You are tackling the payment industry today with an innovative approach based on real time operation, avoiding the use of value days and other delays. How are you doing this?

Ryad Boulanouar : Our payment system is based on chip cards. The chip card was invented with the technological constraints of the telecommunications network in the 1970s and 1980s in mind.
The underlying infrastructure for any payment system is based on the communications network, telecoms in particular. It lies at the heart of the transfer of money between economic players. In the 17th century it was the postal system, in the 19th century the telegraph, and in the 20th century it was the telephone line in conjunction with an electronic payment terminal. To understand how payment has evolved, including bank cards, you need to look at a little history, to remember how IT was organised in the 1980s and to compare it with the telecoms infrastructure of the time.
IT was centralised, with large units based on client-server architecture. Servers held and processed the data. Client workstations could only send requests for processing and queries to the servers. This method of organisation provided exhaustive centralised information, but the ability to transfer it was limited by the heavy volumes to be processed, leading to long processing times.
To speed the process up, a “thick client” approach was introduced. It relied on loading data locally to the client workstation in order to carry out certain operations. Data was processed or queried locally, reducing the back and forth with the central servers and improving speed and response times. The processing results were uploaded to the central servers at night.
Establishing client-server architecture in the payment world would have led to very long processing times, too long, given the technical data transfer capacity of the telecommunications networks of the time and the volumes of data to be exchanged. To exaggerate only a little, the telecoms networks of that time would very soon have been overwhelmed by payment flow data, and would not have been available for anything else, like making phone calls. Remember the connection speeds in the early days of the Internet and the time it took to download pages [sic], just think that the communication speed of a point-of-sale terminal was 1.2 Kbps. Real time operations were technically feasible, but it would have led to such long times for the act of payment that it would never have been possible to bring payment cards into general use.

Real time use was virtually possible but impossible in practice. How did you change the paradigm?
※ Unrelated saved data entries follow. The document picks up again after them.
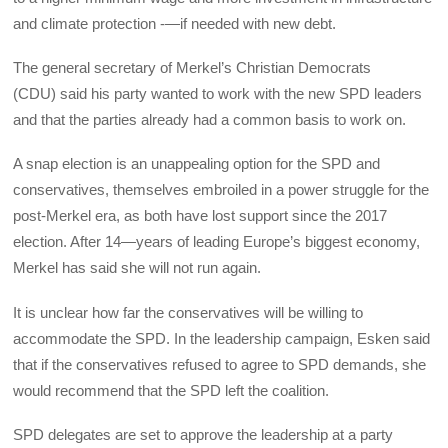
and climate protection -—if needed with new debt.
The general secretary of Merkel’s Christian Democrats
(CDU) said his party wanted to work with the new SPD leaders
and that the parties already had a common basis to work on.
A snap election is an unappealing option for the SPD and
conservatives, themselves embroiled in a power struggle for the
post-Merkel era, as both have lost support since the 2017
election. After 14—years of leading Europe’s biggest economy,
Merkel has said she will not run again.
It is unclear how far the conservatives will be willing to
accommodate the SPD. In the leadership campaign, Esken said
that if the conservatives refused to agree to SPD demands, she
would recommend that the SPD left the coalition.
SPD delegates are set to approve the leadership at a party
Ryad Boulanouar : The chip card was therefore the ideal solution, it was the thick client model applied to the payment world. It is a tool with the capacity to load and process data locally. The chip in the card and the payment terminal have made it possible to speed up processing, upload security rules, encode and validate payments. The chip makes it possible to authorise and secure the transaction without accessing the central server. The chip confirms that the card-holder may carry out the transaction given the information that it has, for example payment limits. It communicates with the payment terminal to check certain authorisations, for example to ensure that the card has not been cancelled.
Except under abnormal circumstances (large sums, blacklists, etc.) which lead to the card being checked with a call from the point-of-sale terminal to the central payment terminal, the point-of-sale terminal stores all the day’s payment data and then transmits all this data over the telecoms network to the central payment server in a nightly batch file. This approach combining local processing and nightly batch files, used during the 1980s, persists to this day. Since then, only the number of random queries/checks has increased.
This architecture, this system of storing data with nightly batch runs, explains why information about a payment made on a given day is available no sooner than the following day.
Telecoms networks can now carry huge volumes of data without latency.  These capacities are not fully exploited by existing card payment systems. Our idea was simply to move this paradigm on, constructing our approach to payment on a real-time basis, by using the resources provided by today’s telecoms networks.
For our customers, this means that every use of the Nickel payment card is automatically accompanied by a request for authorisation from the central payment server. This automatic authorisation means that our customer accounts can be updated in real time, without waiting for the nightly batch run. So our customers have immediate information on their cash-flow, as soon as the payment is made. This changes perceptions and the way people manage their accounts.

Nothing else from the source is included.